ReVeil: Unconstrained Concealed Backdoor Attack on Deep Neural Networks using Machine Unlearning
Manaar Alam, Hithem Lamri, Michail Maniatakos
TL;DR
ReVeil introduces a data-collection–phase concealed backdoor attack that requires no access to the target model or auxiliary data. By injecting camouflage samples—poisoned samples perturbed with isotropic Gaussian noise—into the training data, it significantly lowers pre-deployment ASR while preserving backdoor potential, enabling stealth against common defenses. After deployment, an exact unlearning process removes camouflage and restores high ASR, with BA largely unaffected, demonstrating practical viability and resilience across multiple datasets and triggers. The work discusses extensions to multi-target backdoors, approximate unlearning, and potential defenses, highlighting important implications for ML security and data privacy.
Abstract
Backdoor attacks embed hidden functionalities in deep neural networks (DNN), triggering malicious behavior with specific inputs.
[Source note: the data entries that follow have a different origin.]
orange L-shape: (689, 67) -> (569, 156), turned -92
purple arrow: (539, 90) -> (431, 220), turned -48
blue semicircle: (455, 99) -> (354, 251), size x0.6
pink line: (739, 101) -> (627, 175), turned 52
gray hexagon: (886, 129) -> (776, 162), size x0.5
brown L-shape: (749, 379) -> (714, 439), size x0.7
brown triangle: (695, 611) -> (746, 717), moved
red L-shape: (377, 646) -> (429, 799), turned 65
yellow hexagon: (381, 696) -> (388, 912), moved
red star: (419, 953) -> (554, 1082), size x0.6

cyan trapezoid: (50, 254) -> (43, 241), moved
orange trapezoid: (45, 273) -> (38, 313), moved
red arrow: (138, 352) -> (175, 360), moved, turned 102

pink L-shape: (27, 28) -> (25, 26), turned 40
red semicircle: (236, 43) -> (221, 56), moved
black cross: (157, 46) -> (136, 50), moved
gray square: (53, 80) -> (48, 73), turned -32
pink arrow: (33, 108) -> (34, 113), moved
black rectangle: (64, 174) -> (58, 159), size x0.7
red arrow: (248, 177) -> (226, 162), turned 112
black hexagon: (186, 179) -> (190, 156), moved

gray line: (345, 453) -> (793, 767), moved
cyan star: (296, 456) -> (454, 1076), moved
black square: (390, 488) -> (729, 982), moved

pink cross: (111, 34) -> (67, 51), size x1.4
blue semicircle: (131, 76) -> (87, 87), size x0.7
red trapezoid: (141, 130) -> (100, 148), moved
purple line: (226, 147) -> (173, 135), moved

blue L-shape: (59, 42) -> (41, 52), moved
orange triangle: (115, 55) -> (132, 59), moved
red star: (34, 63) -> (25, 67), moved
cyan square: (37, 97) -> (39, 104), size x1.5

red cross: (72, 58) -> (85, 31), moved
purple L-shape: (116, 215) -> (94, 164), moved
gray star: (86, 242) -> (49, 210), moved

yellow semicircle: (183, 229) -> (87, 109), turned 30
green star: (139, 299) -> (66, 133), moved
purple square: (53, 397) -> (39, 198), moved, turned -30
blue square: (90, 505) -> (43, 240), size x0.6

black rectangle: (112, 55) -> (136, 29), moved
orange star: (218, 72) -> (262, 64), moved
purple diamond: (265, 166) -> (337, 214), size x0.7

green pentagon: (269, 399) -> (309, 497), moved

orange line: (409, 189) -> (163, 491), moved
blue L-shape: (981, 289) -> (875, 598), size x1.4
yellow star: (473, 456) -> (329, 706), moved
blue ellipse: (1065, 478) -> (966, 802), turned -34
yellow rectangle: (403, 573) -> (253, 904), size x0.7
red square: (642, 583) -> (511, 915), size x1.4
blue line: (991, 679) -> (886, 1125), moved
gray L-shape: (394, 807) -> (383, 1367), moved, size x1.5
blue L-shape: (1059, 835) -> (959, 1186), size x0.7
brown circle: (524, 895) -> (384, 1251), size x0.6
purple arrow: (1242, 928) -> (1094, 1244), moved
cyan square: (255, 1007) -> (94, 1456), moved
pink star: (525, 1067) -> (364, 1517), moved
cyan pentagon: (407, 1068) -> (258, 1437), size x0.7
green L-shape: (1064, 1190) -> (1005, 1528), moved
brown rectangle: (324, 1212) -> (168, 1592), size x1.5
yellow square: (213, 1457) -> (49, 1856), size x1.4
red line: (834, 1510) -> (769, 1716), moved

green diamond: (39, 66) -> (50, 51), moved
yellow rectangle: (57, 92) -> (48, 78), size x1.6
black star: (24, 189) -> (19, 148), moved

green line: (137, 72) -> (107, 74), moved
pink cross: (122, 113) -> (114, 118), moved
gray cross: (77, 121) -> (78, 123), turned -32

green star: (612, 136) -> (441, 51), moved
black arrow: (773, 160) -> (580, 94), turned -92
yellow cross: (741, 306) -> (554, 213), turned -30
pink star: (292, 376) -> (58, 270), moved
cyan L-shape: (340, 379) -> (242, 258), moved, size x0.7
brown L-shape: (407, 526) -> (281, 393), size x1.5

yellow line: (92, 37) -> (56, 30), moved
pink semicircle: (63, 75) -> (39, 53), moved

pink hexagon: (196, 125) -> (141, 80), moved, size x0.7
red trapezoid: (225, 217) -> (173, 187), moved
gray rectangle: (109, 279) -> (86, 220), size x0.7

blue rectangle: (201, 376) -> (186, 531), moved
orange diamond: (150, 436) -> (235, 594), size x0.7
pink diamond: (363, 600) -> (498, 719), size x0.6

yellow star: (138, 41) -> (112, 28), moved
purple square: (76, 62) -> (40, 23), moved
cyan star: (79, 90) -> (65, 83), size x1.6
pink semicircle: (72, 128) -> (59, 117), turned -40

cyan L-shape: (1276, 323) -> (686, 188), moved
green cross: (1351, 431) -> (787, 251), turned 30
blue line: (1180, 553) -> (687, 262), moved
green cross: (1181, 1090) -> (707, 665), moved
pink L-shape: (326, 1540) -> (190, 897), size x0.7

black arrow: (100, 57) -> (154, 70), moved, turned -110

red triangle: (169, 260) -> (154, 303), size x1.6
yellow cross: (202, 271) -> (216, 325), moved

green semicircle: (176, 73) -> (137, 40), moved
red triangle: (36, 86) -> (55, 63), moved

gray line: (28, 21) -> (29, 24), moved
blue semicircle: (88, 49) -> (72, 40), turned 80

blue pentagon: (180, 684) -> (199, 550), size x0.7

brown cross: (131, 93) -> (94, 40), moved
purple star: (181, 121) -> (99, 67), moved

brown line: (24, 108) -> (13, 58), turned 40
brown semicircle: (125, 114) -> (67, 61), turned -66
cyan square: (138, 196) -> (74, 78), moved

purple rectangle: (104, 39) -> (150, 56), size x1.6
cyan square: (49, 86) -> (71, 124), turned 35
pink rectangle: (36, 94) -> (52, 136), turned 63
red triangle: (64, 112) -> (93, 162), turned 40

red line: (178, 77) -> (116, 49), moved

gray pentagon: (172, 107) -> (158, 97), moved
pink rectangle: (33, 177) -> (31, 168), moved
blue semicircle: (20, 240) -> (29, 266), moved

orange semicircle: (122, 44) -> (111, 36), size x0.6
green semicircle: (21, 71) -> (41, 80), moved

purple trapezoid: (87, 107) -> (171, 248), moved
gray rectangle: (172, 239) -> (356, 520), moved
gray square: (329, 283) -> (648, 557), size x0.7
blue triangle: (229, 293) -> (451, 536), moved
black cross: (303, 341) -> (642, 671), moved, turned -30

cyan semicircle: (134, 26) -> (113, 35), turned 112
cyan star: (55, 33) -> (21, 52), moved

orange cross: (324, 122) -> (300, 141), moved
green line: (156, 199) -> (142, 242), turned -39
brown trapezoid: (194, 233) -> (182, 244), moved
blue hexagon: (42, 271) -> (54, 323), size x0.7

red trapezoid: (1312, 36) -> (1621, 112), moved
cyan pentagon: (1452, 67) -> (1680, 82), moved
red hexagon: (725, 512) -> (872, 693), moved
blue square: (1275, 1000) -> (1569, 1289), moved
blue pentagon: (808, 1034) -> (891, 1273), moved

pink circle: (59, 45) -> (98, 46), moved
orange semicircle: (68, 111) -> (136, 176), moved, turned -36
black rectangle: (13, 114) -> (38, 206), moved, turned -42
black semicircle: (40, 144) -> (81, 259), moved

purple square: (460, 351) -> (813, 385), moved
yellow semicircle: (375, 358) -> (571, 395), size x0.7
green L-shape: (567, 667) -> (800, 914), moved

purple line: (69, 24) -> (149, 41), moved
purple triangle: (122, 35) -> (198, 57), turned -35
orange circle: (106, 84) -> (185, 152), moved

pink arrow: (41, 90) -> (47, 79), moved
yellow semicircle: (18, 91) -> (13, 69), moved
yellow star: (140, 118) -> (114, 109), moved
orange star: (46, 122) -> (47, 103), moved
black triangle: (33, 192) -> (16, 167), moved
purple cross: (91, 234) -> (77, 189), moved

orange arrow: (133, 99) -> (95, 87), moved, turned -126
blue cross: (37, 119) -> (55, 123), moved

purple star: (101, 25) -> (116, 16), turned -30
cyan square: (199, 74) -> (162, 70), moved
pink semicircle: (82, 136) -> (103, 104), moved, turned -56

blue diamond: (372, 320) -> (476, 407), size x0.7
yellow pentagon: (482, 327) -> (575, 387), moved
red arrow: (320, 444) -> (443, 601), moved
Advanced defenses monitor anomalous DNN inferences to detect such attacks. However, concealed backdoors evade detection by maintaining a low pre-deployment attack success rate (ASR) and restoring high ASR post-deployment via machine unlearning. Existing concealed backdoors are often constrained by requiring white-box or black-box access or auxiliary data, limiting their practicality when such access or data is unavailable. This paper introduces ReVeil, a concealed backdoor attack targeting the data collection phase of the DNN training pipeline, requiring no model access or auxiliary data. ReVeil maintains low pre-deployment ASR across four datasets and four trigger patterns, successfully evades three popular backdoor detection methods, and restores high ASR post-deployment through machine unlearning.